Insultatemi pure, accetto tutto. Dopo una notte insonne tra le fiamme di Lucifero, sono lieta dell'arrivo di queste nubi minacciose. In lontananza sento i tuoni, l'aria aumenta di intensità e sono rapita dai colori del cielo. Scala di grigi, perfetta. Anche gli alberi sembrano felici, si muovono al ritmo del vento. Sembra una danza.
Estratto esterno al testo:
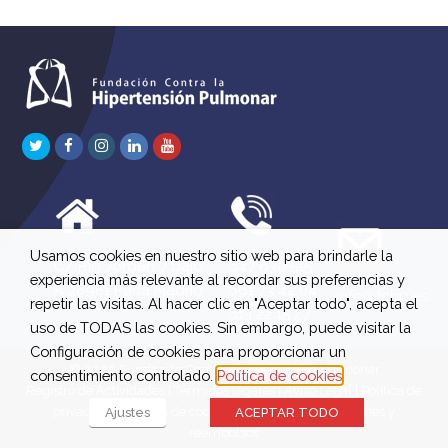
Twitter
Facebook
Instagram
LinkedIn
Youtube
Usamos cookies en nuestro sitio web para brindarle la
C/ Río Jordán 7 bajo
647 630 515
experiencia más relevante al recordar sus preferencias y
A 28981 Parla Madrid
661 73 42 04
info@fchp.es
repetir las visitas. Al hacer clic en "Aceptar todo", acepta el
613 22 15 27
uso de TODAS las cookies. Sin embargo, puede visitar la
Configuración de cookies para proporcionar un
© 2026 Fundación Contra la Hipertensión Pulmonar
consentimiento controlado.
Política de cookies
Registro de Actividades
|
Términos legales
|
Aviso Legal
|
Política de
privacidad
|
Política de cookies
|
Política de devoluciones y
Ajustes
ACEPTAR TODO
reembolsos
Adesso aspetto inizi a piovere. Ho bisogno di gocce d'acqua, quelle grosse, enormi, come le lacrime dei bambini. Avete presente quando fanno i capricci e riescono a piangere a comando e dagli occhi scendono fiumi impetuosi salati? Uguale.
Abbiamo bisogno di acqua. Tanta.
Lo so, spero anch'io non faccia danni. I prossimi anni la questione estiva peggiorerà. Devo assolutamente trovare un rimedio per la mia salute fisica e mentale. Due mesi di trasferimento in quota? O proprio trasloco in cerca di freddo glaciale? O un frigo molto più grande per ibernarmi tipo Gianluca Vacchi? Non lo so… ma adesso mi concentro sulle nuvole. Meravigliose e terribili.